Fig.4. Global potential geographical distribution of H.ligniperda under future climate conditions during the 21st century under four CMIP6 climate scenarios and four climate scenarios: (a) ssp126, (b) ssp245, (c) ssp370 and (d) ssp585.

The suitability category of the occurrence points of H.ligniperda was predicted to change under future climate conditions compared with near current climate conditions. In highly suitable areas, the distribution of occurrence points showed no obvious regularity; increases were mostly observed under 2041–2060 ssp126 and 2021–2040 ssp370(9.20%),and the most pronounced decrease was observed under 2081–2100 ssp585(57.20%)(Fig.6).The occurrence points in the moderately suitable area decreased the most under 2021–2040 ssp245(51.56%)and increased the most under 2081–2100 ssp585 (42.19%) (Fig. 6). The distribution probability of occurrence points in the low suitable area increased; the most pronounced increase (268.18%) was observed under 2081–2100 ssp370, and the smallest increase (11.36%) was observed under 2021–2040 ssp370(Fig.6).

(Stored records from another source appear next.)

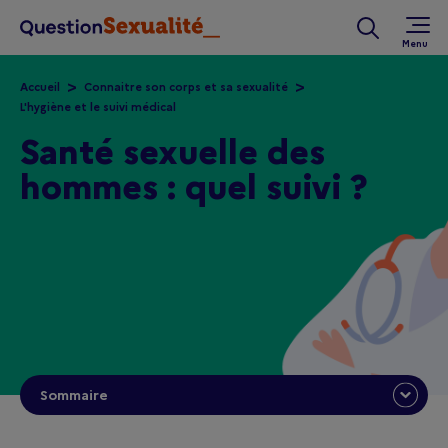
Aller au contenu principal
Rechercher 
Accueil
Connaitre son corps et sa sexualité
L'hygiène et le suivi médical
Santé sexuelle des
hommes : quel suivi ?
Sommaire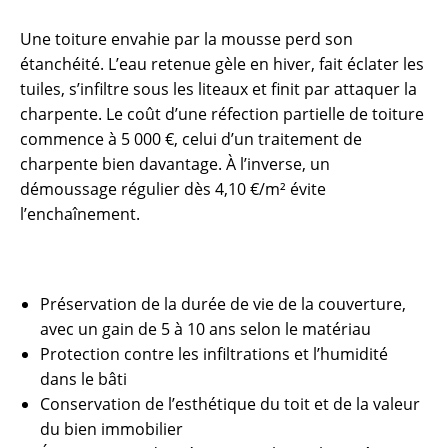
Une toiture envahie par la mousse perd son
étanchéité. L’eau retenue gèle en hiver, fait éclater les
tuiles, s’infiltre sous les liteaux et finit par attaquer la
charpente. Le coût d’une réfection partielle de toiture
commence à 5 000 €, celui d’un traitement de
charpente bien davantage. À l’inverse, un
démoussage régulier dès 4,10 €/m² évite
l’enchaînement.
Préservation de la durée de vie de la couverture,
avec un gain de 5 à 10 ans selon le matériau
Protection contre les infiltrations et l’humidité
dans le bâti
Conservation de l’esthétique du toit et de la valeur
du bien immobilier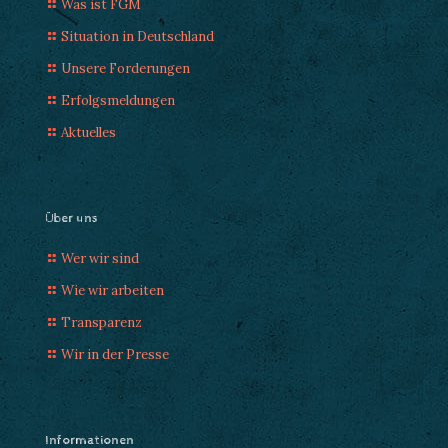
Was ist FGM
Situation in Deutschland
Unsere Forderungen
Erfolgsmeldungen
Aktuelles
Über uns
Wer wir sind
Wie wir arbeiten
Transparenz
Wir in der Presse
Informationen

3.4. Relationship between the distribution of H. ligniperda and environmental variables

The jackknife method was used to analyze the environmental variables with the greatest effect on the distribution of H. ligniperda (Appendix: Fig. S2). Longer blue bands indicate stronger effects of environmental variables on the distribution of H. ligniperda, whereas shorter green bands indicate that variables provide more unique information compared with other variables (Appendix: Fig. S2). The environmental variables with the greatest effect on the distribution of H. ligniperda included monthly average maximum temperature in April(tmax4), precipitation of driest quarter (bio17), and monthly average minimum temperature in December(tmin12);the effect of the latter two variables on the distribution of H.ligniperda was similar.Monthly average maximum temperature in April (tmax4) was the variable that provided the most unique information on the distribution of H.ligniperda.

Fig. 4. (continued).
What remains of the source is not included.